Mayor sought briefing with minister before Ontario called public LRT inquiry

·4 min read
Ottawa Mayor Jim Watson, left, and Ontario Minister of Transportation Caroline Mulroney, in blue, publicly launching the Confederation Line on Sept. 14, 2019. Mulroney has now called a public inquiry into the LRT. (CBC - image credit)
Ottawa Mayor Jim Watson, left, and Ontario Minister of Transportation Caroline Mulroney, in blue, publicly launching the Confederation Line on Sept. 14, 2019. Mulroney has now called a public inquiry into the LRT. (CBC - image credit)

As the Ontario government pondered calling a public inquiry into Ottawa's light rail system, Mayor Jim Watson sent a five-page letter to the transportation minister extolling the city's "due diligence work" on the Confederation Line and asking to discuss what the city had already done to investigate.
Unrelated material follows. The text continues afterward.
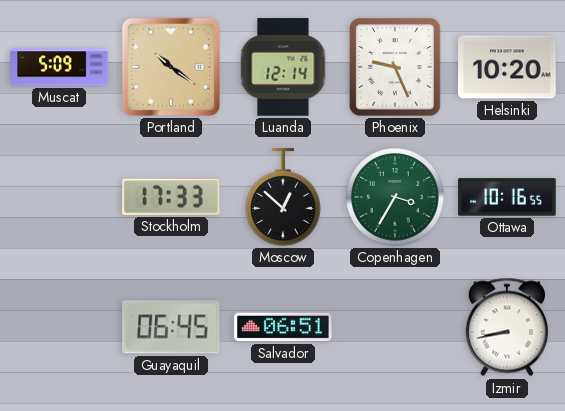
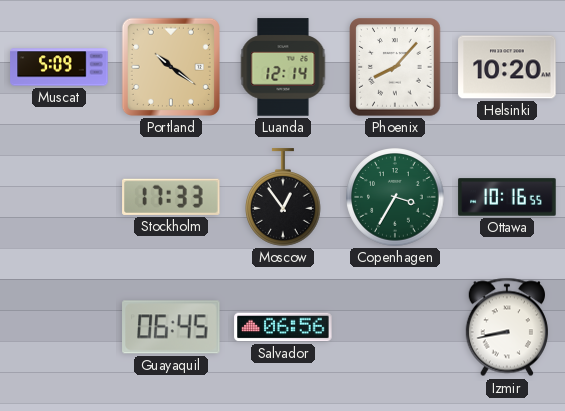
Phoenix: 9:26 -> 8:07
Moscow: 12:52 -> 12:54
Salvador: 06:51 -> 06:56
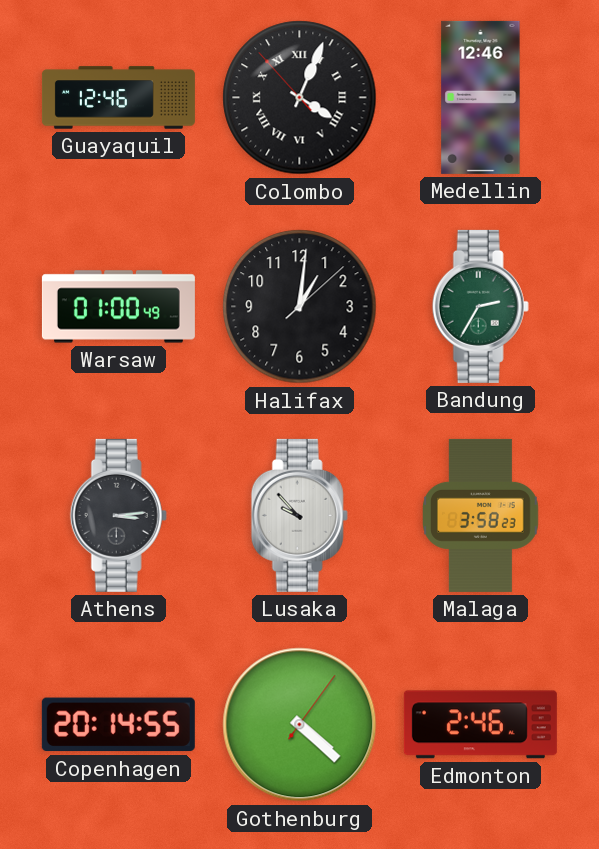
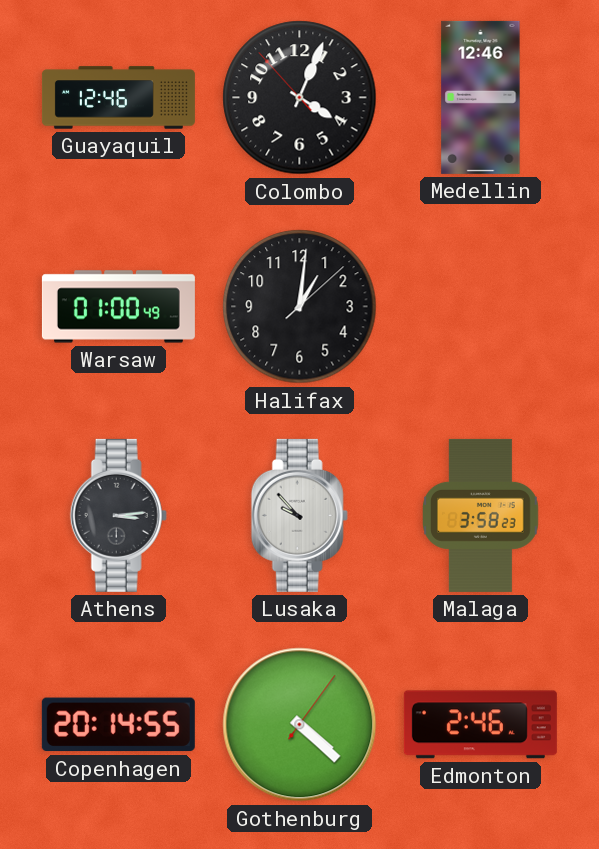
Colombo numerals: Roman -> Arabic
Bandung: 2:35 -> none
Watson asked Minister Caroline Mulroney for "a fair opportunity to brief you more fully on this important issue and to provide you with a full overview of the steps council is taking" to examine the work of Rideau Transit Group (RTG) and train-maker Alstom, which is also responsible for light-rail vehicle maintenance.

Watson told Mulroney it was important for her to know some of those pushing hardest for a judicial inquiry — presumably councillors like Catherine McKenney and Shawn Menard and NDP MPP Joel Harden — "are opposed to P3 agreements, or any involvement or oversight by the private sector."

The mayor never explicitly urged against calling an inquiry, but he said the city needs "staff to continue to focus their time and energies on ensuring that RTG delivers our shared goal of providing safe light rail service in Ottawa every day.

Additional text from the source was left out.